To find the \(a\)-value and \(c\)-value (the y-intercept) of the quadratic function represented by a parabola (specifically in vertex form), we can use the general form of a parabola:
\[ y = a(x - h)^2 + k \]
where \((h, k)\) is the vertex of the parabola. In this case, you have the vertex \((-3, -10)\), so \(h = -3\) and \(k = -10\).
Thus, the equation can be expressed as:
\[ y = a(x + 3)^2 - 10 \]
You mentioned that the graph crosses the y-axis at \(-1\). This means when \(x = 0\), \(y = -1\).

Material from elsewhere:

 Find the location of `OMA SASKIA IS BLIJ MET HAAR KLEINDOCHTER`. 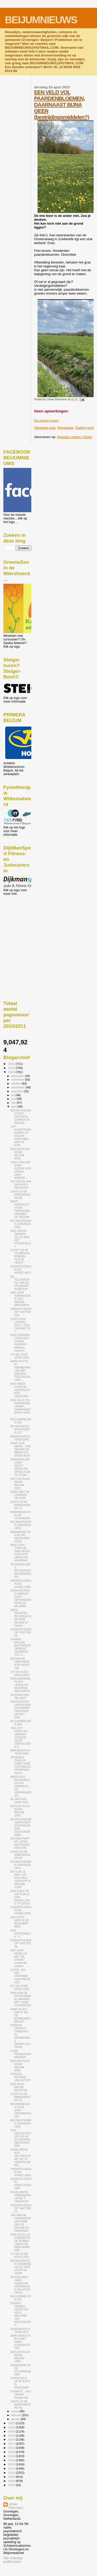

We can use this point to find the value of \(a\).
Substituting \(x = 0\) and \(y = -1\) into the equation:
\[ -1 = a(0 + 3)^2 - 10 \]
This simplifies to:
\[ -1 = a(3)^2 - 10 \] \[ -1 = 9a - 10 \] \[ 9a = -1 + 10 \] \[ 9a = 9 \] \[ a = 1 \]
Now, since the y-intercept \((c)\) is the value of \(y\) when \(x = 0\):
\[ c = -1 \]
To summarize:
- The \(a\)-value is \(1\).
- The \(c\)-value (y-intercept) is \(-1\).
The final equation of the parabola is:
\[ y = (x + 3)^2 - 10 \]